Les trois heures et demie du film comprennent un entracte de quinze minutes qui permet à la fois au spectateur de souffler un peu et au réalisateur de diviser son œuvre en deux parties. Ces deux chapitres ont en commun la présence régulière de la langue hongroise, qui s’ajoute à l’anglais lorsque les personnages européens sont pris par leurs émotions. Ce choix linguistique est une réussite puisqu’il ajoute non seulement de l’authenticité tout en rappelant les racines judéo-hongroises de László Toth et de sa famille. Par ailleurs, la réalisation a avoué avoir utilisé l’intelligence artificielle pour rendre plus naturelles certaines répliques d’Adrien Brody et de Felicity Jones, un parti-pris qui a fait couler de l’encre.
Une production marquée par l’héritage hongrois
Non seulement ce film met en scène Adrien Brody, dont la mère et les grands-parents ont émigré de Budapest vers les États-Unis, mais il est également tourné en grande partie en Hongrie, avec un passage dans la capitale en mars 2023. La production a tenu à filmer en utilisant le procédé VistaVision sur pellicule 35 mm pour réaliser des copies en 70 mm pour les projections. Ce choix vise à renforcer le côté authentique des images. Ce tournage en Hongrie s’inscrit dans une lignée de grands projets hollywoodiens désirant utiliser les studios hongrois, notamment Origo et Korda Studios. Ces dernières années, des blockbusters comme Blade Runner 2049 ou Dune avaient également été tournés en partie à Budapest.
L’héritage hongrois est d’autant plus présent dans The Brutalist que l’un des contributeurs les plus importants, en sa qualité de monteur, est Dávid Jancsó, fils du mythique réalisateur Miklós Jancsó, une icône du cinéma hongrois. Le père s’était distingué en réalisant des films comme Les Rouges et les Blancs (Csillagosok, katonák, 1967) ou Les Sans-Espoir (Szegénylegények, 1965).

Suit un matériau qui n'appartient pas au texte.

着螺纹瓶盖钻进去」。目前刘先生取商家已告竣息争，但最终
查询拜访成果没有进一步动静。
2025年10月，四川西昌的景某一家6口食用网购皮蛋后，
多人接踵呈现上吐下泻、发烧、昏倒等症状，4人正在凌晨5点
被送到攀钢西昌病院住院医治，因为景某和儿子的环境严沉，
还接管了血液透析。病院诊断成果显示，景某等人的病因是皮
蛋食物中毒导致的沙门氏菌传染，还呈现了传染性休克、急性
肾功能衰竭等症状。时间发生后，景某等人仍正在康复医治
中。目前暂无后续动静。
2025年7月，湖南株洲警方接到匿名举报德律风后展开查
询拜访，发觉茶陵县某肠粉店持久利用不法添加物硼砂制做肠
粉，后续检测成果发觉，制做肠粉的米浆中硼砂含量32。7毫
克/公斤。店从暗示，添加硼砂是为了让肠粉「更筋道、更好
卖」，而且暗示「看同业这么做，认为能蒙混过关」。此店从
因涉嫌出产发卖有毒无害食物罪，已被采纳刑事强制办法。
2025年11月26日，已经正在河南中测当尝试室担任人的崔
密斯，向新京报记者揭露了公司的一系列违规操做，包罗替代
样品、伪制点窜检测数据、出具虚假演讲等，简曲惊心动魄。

Le fils fait ses preuves sur la scène internationale en tant que monteur de films comme Monkey Man (2024) ou Pieces of Woman (2020). Avec The Brutalist, Dávid Jancsó envoie un symbole fort avec une nomination aux Oscars pour un projet intimement lié à l’histoire de son pays. Il était loin d’être le seul hongrois sur le plateau, avec l’implication de nombreux acteurs compatriotes tels que Benett Vilmányi, Dóra Sztarenki ou Mariann Hermányi, pour ne citer qu’eux.

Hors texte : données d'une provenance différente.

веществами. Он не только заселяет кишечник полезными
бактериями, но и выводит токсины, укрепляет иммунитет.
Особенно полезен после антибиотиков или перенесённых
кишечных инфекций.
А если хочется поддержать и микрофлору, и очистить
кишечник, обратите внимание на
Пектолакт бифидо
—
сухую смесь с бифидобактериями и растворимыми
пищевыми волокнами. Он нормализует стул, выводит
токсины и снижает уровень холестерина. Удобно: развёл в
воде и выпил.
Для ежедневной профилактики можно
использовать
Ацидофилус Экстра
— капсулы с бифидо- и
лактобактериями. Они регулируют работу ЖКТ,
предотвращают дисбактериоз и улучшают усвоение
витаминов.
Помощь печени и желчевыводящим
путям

Une reconnaissance internationale en construction
Après une présentation à la Mostra de Venise en septembre 2024, où il a déjà reçu cinq prix, The Brutalist n’a cessé d’accumuler des nominations pour les plus grands festivals internationaux. Le film a été récompensé trois fois en janvier, lors des Golden Globes. Adrien Brody y a été acclamé en tant que meilleur acteur dans un film dramatique. Pour ce qui est des Oscars, le long-métrage de Brady Corbet a reçu dix nominations, ce qui donne bon espoir à l’équipe du film de recevoir au moins une ou deux statuettes légendaires. Adrien Brody, Felicity Jones et Guy Pearce sont tous en course pour des récompenses individuelles.
La réception du film par la presse et le grand public est également positive. The Brutalist a reçu cinq étoiles sur cinq de Peter Bradshaw, célèbre critique pour The Guardian, qui se réjouit d’avoir visionné “une épopée étonnante et captivante”.
Le cinéma hongrois regorge de talent. Dans The Brutalist, il est associé à des pointures internationales. Le résultat est captivant, fracassant, sans être non plus brutal.